Use an Arc internally instead of cloning Prio3 measurement share

[divergentdave]

We currently clone the measurement share inside of Prio3::prepare_init(), out of the input share, to save a copy in the prepare state. If the input share and prepare state structs both used an Arc smart pointer for this, then we could shuffle the ownership around without a copy. This could potentially be a very large allocation, depending on VDAF parameters. See divviup/janus#3285.

Both Prio3InputShare and Prio3PrepareState have all their fields private, so this could be done transparently. However, note that both use prio::vdaf::Share, which is public, and exposes that it contains a Vec<F>. I think the best way to implement this would be to create a new enum similar to Share, but with an Arc<Vec<F>> in one variant, and abandon use of Share for the measurement share fields internally. This would save us from big copies while not adding any allocation or atomic instruction overhead to the helper share case (i.e. from using Arc<Share<F, SEED_SIZE>>).

[divergentdave]

I ran into a further problem while trying to implement this. Flp::truncate() currently takes in a Vec<F>. This is convenient for Count and Histogram, as they can just pass ownership of the measurement share back out again.
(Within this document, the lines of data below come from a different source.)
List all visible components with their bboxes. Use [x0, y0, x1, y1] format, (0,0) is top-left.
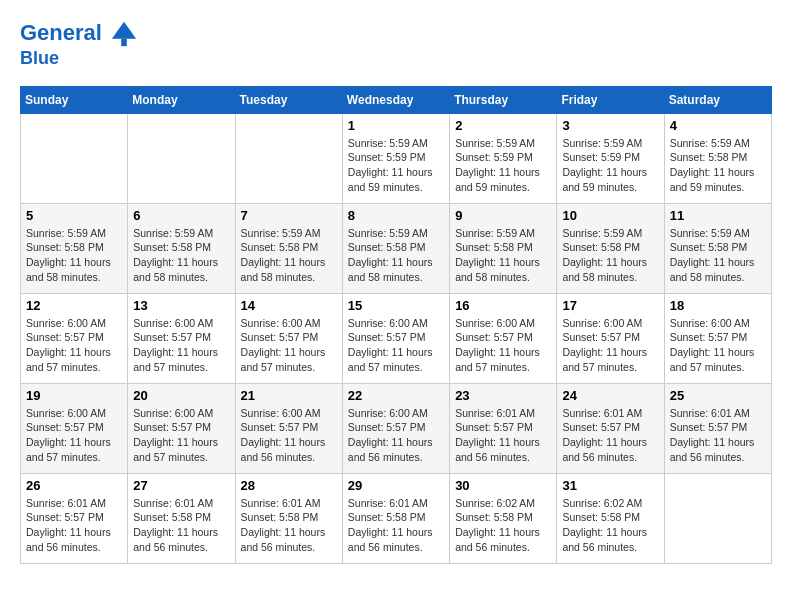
calendar-cell [235, 113, 342, 203]
day-number: 9 [455, 208, 551, 223]
day-info: Sunrise: 6:00 AMSunset: 5:57 PMDaylight:… [455, 316, 551, 375]
calendar-cell: 27Sunrise: 6:01 AMSunset: 5:58 PMDayligh… [128, 473, 235, 563]
day-info: Sunrise: 6:00 AMSunset: 5:57 PMDaylight:… [26, 406, 122, 465]
day-number: 20 [133, 388, 229, 403]
day-info: Sunrise: 5:59 AMSunset: 5:59 PMDaylight:… [562, 136, 658, 195]
day-number: 26 [26, 478, 122, 493]
calendar-cell: 12Sunrise: 6:00 AMSunset: 5:57 PMDayligh… [21, 293, 128, 383]
day-info: Sunrise: 6:01 AMSunset: 5:57 PMDaylight:… [455, 406, 551, 465]
day-info: Sunrise: 6:02 AMSunset: 5:58 PMDaylight:… [455, 496, 551, 555]
calendar-cell: 22Sunrise: 6:00 AMSunset: 5:57 PMDayligh… [342, 383, 449, 473]
logo-text: General [20, 20, 138, 48]
weekday-header-saturday: Saturday [664, 86, 771, 113]
weekday-header-friday: Friday [557, 86, 664, 113]
day-number: 23 [455, 388, 551, 403]
day-number: 22 [348, 388, 444, 403]
day-number: 30 [455, 478, 551, 493]
svg-rect-1 [121, 39, 127, 46]
day-number: 19 [26, 388, 122, 403]
calendar-cell: 30Sunrise: 6:02 AMSunset: 5:58 PMDayligh… [450, 473, 557, 563]
calendar-cell: 15Sunrise: 6:00 AMSunset: 5:57 PMDayligh… [342, 293, 449, 383]
calendar-cell: 17Sunrise: 6:00 AMSunset: 5:57 PMDayligh… [557, 293, 664, 383]
day-number: 13 [133, 298, 229, 313]
day-info: Sunrise: 6:00 AMSunset: 5:57 PMDaylight:… [348, 406, 444, 465]
calendar-cell: 26Sunrise: 6:01 AMSunset: 5:57 PMDayligh… [21, 473, 128, 563]
day-number: 8 [348, 208, 444, 223]
day-number: 7 [241, 208, 337, 223]
calendar-cell: 20Sunrise: 6:00 AMSunset: 5:57 PMDayligh… [128, 383, 235, 473]
day-info: Sunrise: 6:01 AMSunset: 5:57 PMDaylight:… [26, 496, 122, 555]
day-info: Sunrise: 6:00 AMSunset: 5:57 PMDaylight:… [133, 406, 229, 465]
calendar-cell: 24Sunrise: 6:01 AMSunset: 5:57 PMDayligh… [557, 383, 664, 473]
calendar-cell: 6Sunrise: 5:59 AMSunset: 5:58 PMDaylight… [128, 203, 235, 293]
calendar-cell: 5Sunrise: 5:59 AMSunset: 5:58 PMDaylight… [21, 203, 128, 293]
calendar-cell [21, 113, 128, 203]
calendar-table: SundayMondayTuesdayWednesdayThursdayFrid… [20, 86, 772, 564]
calendar-cell: 9Sunrise: 5:59 AMSunset: 5:58 PMDaylight… [450, 203, 557, 293]
day-number: 31 [562, 478, 658, 493]
day-info: Sunrise: 5:59 AMSunset: 5:59 PMDaylight:… [348, 136, 444, 195]
day-number: 3 [562, 118, 658, 133]
svg-marker-0 [112, 22, 136, 39]
day-info: Sunrise: 5:59 AMSunset: 5:58 PMDaylight:… [670, 136, 766, 195]
weekday-header-tuesday: Tuesday [235, 86, 342, 113]
day-number: 15 [348, 298, 444, 313]
day-info: Sunrise: 6:01 AMSunset: 5:58 PMDaylight:… [241, 496, 337, 555]
day-number: 2 [455, 118, 551, 133]
day-info: Sunrise: 6:00 AMSunset: 5:57 PMDaylight:… [241, 316, 337, 375]
day-number: 10 [562, 208, 658, 223]
day-info: Sunrise: 6:00 AMSunset: 5:57 PMDaylight:… [348, 316, 444, 375]
calendar-cell: 8Sunrise: 5:59 AMSunset: 5:58 PMDaylight… [342, 203, 449, 293]
calendar-cell: 31Sunrise: 6:02 AMSunset: 5:58 PMDayligh… [557, 473, 664, 563]
calendar-cell: 10Sunrise: 5:59 AMSunset: 5:58 PMDayligh… [557, 203, 664, 293]
calendar-cell: 23Sunrise: 6:01 AMSunset: 5:57 PMDayligh… [450, 383, 557, 473]
calendar-cell: 16Sunrise: 6:00 AMSunset: 5:57 PMDayligh… [450, 293, 557, 383]
calendar-cell: 21Sunrise: 6:00 AMSunset: 5:57 PMDayligh… [235, 383, 342, 473]
weekday-header-sunday: Sunday [21, 86, 128, 113]
calendar-cell: 7Sunrise: 5:59 AMSunset: 5:58 PMDaylight… [235, 203, 342, 293]
calendar-cell: 11Sunrise: 5:59 AMSunset: 5:58 PMDayligh… [664, 203, 771, 293]
day-number: 27 [133, 478, 229, 493]
day-number: 11 [670, 208, 766, 223]
day-info: Sunrise: 5:59 AMSunset: 5:58 PMDaylight:… [455, 226, 551, 285]
calendar-cell [128, 113, 235, 203]
calendar-cell: 3Sunrise: 5:59 AMSunset: 5:59 PMDaylight… [557, 113, 664, 203]
day-number: 17 [562, 298, 658, 313]
day-number: 5 [26, 208, 122, 223]
calendar-cell [664, 473, 771, 563]
calendar-cell: 4Sunrise: 5:59 AMSunset: 5:58 PMDaylight… [664, 113, 771, 203]
day-info: Sunrise: 6:01 AMSunset: 5:57 PMDaylight:… [562, 406, 658, 465]
calendar-cell: 2Sunrise: 5:59 AMSunset: 5:59 PMDaylight… [450, 113, 557, 203]
day-number: 28 [241, 478, 337, 493]
calendar-cell: 13Sunrise: 6:00 AMSunset: 5:57 PMDayligh… [128, 293, 235, 383]
day-info: Sunrise: 5:59 AMSunset: 5:58 PMDaylight:… [133, 226, 229, 285]
day-info: Sunrise: 6:00 AMSunset: 5:57 PMDaylight:… [133, 316, 229, 375]
calendar-cell: 25Sunrise: 6:01 AMSunset: 5:57 PMDayligh… [664, 383, 771, 473]
day-info: Sunrise: 6:00 AMSunset: 5:57 PMDaylight:… [670, 316, 766, 375]
day-number: 12 [26, 298, 122, 313]
day-info: Sunrise: 6:01 AMSunset: 5:57 PMDaylight:… [670, 406, 766, 465]
day-info: Sunrise: 5:59 AMSunset: 5:59 PMDaylight:… [455, 136, 551, 195]
day-info: Sunrise: 6:01 AMSunset: 5:58 PMDaylight:… [133, 496, 229, 555]
day-number: 6 [133, 208, 229, 223]
day-info: Sunrise: 6:02 AMSunset: 5:58 PMDaylight:… [562, 496, 658, 555]
calendar-cell: 14Sunrise: 6:00 AMSunset: 5:57 PMDayligh… [235, 293, 342, 383]
day-number: 4 [670, 118, 766, 133]
weekday-header-wednesday: Wednesday [342, 86, 449, 113]
day-number: 29 [348, 478, 444, 493]
day-info: Sunrise: 6:00 AMSunset: 5:57 PMDaylight:… [562, 316, 658, 375]
weekday-header-monday: Monday [128, 86, 235, 113]
calendar-cell: 29Sunrise: 6:01 AMSunset: 5:58 PMDayligh… [342, 473, 449, 563]
day-info: Sunrise: 6:00 AMSunset: 5:57 PMDaylight:… [241, 406, 337, 465]
day-info: Sunrise: 5:59 AMSunset: 5:58 PMDaylight:… [26, 226, 122, 285]
day-info: Sunrise: 5:59 AMSunset: 5:58 PMDaylight:… [241, 226, 337, 285]
logo: General Blue [20, 20, 138, 70]
day-number: 21 [241, 388, 337, 403]
day-info: Sunrise: 6:01 AMSunset: 5:58 PMDaylight:… [348, 496, 444, 555]
day-info: Sunrise: 5:59 AMSunset: 5:58 PMDaylight:… [562, 226, 658, 285]
logo-blue-text: Blue [20, 48, 138, 70]
day-info: Sunrise: 5:59 AMSunset: 5:58 PMDaylight:… [348, 226, 444, 285]
page-header: General Blue [20, 20, 772, 70]
day-number: 1 [348, 118, 444, 133]
calendar-cell: 1Sunrise: 5:59 AMSunset: 5:59 PMDaylight… [342, 113, 449, 203]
However, if we're using an Arc internally, passing exclusive ownership to this method is a problem. prepare_next() is the caller of truncate(), and it takes in ownership of a Prio3PrepareState, uses truncate() to swap a measurement share for an output share (which may be the same thing), and returns an OutputShare inside a PrepareTransition. We will need to change the Flp trait to either take in a slice or an Arc<Vec<F>> to avoid reintroducing the clone we're trying to remove.